(Records from a dataset)
= = = = = = =
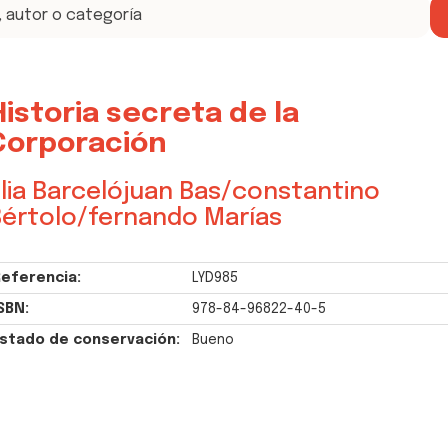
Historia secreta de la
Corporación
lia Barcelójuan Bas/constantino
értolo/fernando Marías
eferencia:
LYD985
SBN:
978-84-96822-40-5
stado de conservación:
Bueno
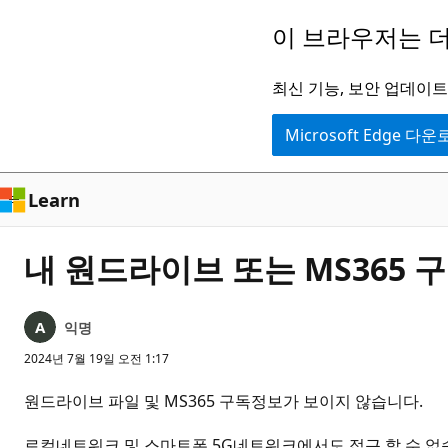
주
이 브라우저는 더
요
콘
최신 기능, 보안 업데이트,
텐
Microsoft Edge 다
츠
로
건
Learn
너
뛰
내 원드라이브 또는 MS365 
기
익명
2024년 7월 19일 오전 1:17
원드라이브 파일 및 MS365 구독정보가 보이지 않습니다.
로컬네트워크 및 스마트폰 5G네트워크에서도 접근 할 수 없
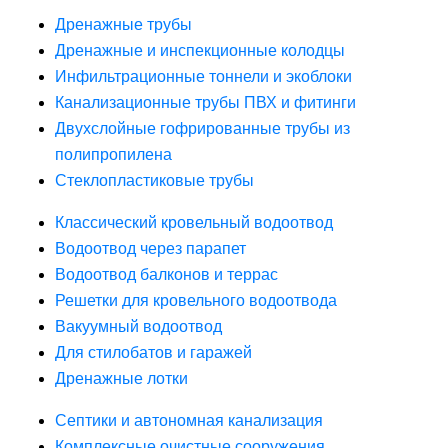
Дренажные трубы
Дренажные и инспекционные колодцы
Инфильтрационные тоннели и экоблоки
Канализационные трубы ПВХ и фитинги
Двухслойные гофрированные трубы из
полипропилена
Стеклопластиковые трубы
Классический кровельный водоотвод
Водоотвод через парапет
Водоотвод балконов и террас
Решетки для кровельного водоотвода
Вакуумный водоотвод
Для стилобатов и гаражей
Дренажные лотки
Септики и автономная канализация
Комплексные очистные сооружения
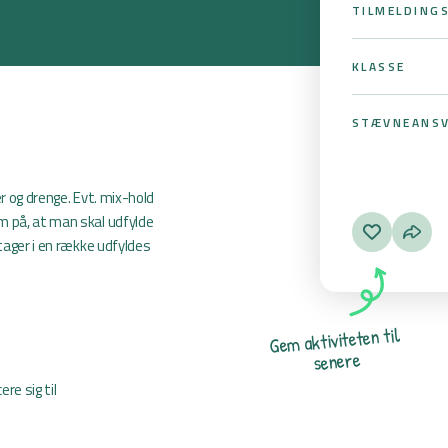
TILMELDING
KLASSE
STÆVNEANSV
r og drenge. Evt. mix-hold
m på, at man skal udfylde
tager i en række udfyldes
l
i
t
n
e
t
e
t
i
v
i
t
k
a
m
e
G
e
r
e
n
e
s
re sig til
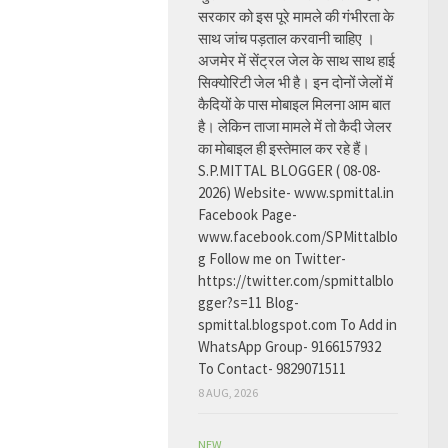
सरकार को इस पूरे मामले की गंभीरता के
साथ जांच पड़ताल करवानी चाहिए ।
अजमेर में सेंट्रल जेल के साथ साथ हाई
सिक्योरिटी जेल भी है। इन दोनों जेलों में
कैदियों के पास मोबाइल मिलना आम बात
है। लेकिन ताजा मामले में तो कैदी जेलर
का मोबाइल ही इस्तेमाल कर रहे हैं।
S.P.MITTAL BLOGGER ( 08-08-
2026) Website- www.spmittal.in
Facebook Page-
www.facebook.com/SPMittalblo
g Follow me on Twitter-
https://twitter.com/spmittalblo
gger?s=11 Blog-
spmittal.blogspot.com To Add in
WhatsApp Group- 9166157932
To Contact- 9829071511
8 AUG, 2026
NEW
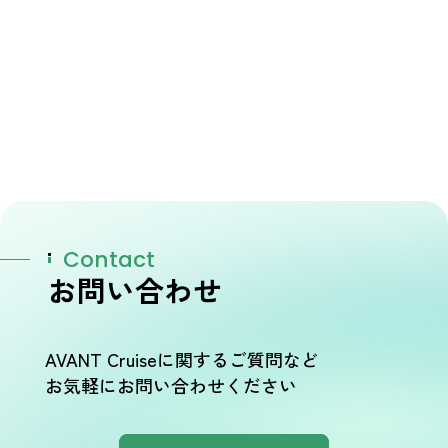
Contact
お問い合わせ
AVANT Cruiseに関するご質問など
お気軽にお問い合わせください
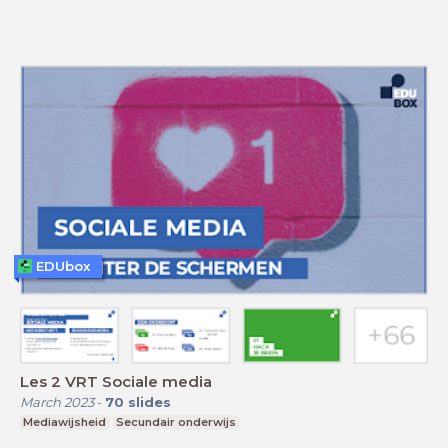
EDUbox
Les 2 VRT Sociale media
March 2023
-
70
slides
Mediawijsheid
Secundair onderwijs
= = = = = = =
YOUR ASSIGNMENT - Would you set down every line of the data above exactly, skipping the pictures?

TASK OUTPUT -
Historia secreta de la
Corporación
lia Barcelójuan Bas/constantino
értolo/fernando Marías
eferencia:
LYD985
SBN:
978-84-96822-40-5
stado de conservación:
Bueno
주
이 브라우저는 더
요
콘
최신 기능, 보안 업데이트,
텐
Microsoft Edge 다
츠
로
건
Learn
너
뛰
내 원드라이브 또는 MS365 
기
익명
2024년 7월 19일 오전 1:17
원드라이브 파일 및 MS365 구독정보가 보이지 않습니다.
로컬네트워크 및 스마트폰 5G네트워크에서도 접근 할 수 없
Дренажные трубы
Дренажные и инспекционные колодцы
Инфильтрационные тоннели и экоблоки
Канализационные трубы ПВХ и фитинги
Двухслойные гофрированные трубы из
полипропилена
Стеклопластиковые трубы
Классический кровельный водоотвод
Водоотвод через парапет
Водоотвод балконов и террас
Решетки для кровельного водоотвода
Вакуумный водоотвод
Для стилобатов и гаражей
Дренажные лотки
Септики и автономная канализация
Комплексные очистные сооружения
TILMELDING
KLASSE
STÆVNEANSV
r og drenge. Evt. mix-hold
m på, at man skal udfylde
tager i en række udfyldes
l
i
t
n
e
t
e
t
i
v
i
t
k
a
m
e
G
e
r
e
n
e
s
re sig til
सरकार को इस पूरे मामले की गंभीरता के
साथ जांच पड़ताल करवानी चाहिए ।
अजमेर में सेंट्रल जेल के साथ साथ हाई
सिक्योरिटी जेल भी है। इन दोनों जेलों में
कैदियों के पास मोबाइल मिलना आम बात
है। लेकिन ताजा मामले में तो कैदी जेलर
का मोबाइल ही इस्तेमाल कर रहे हैं।
S.P.MITTAL BLOGGER ( 08-08-
2026) Website- www.spmittal.in
Facebook Page-
www.facebook.com/SPMittalblo
g Follow me on Twitter-
https://twitter.com/spmittalblo
gger?s=11 Blog-
spmittal.blogspot.com To Add in
WhatsApp Group- 9166157932
To Contact- 9829071511
8 AUG, 2026
NEW
Contact
お問い合わせ
AVANT Cruiseに関するご質問など
お気軽にお問い合わせください
EDUbox
Les 2 VRT Sociale media
March 2023
-
70
slides
Mediawijsheid
Secundair onderwijs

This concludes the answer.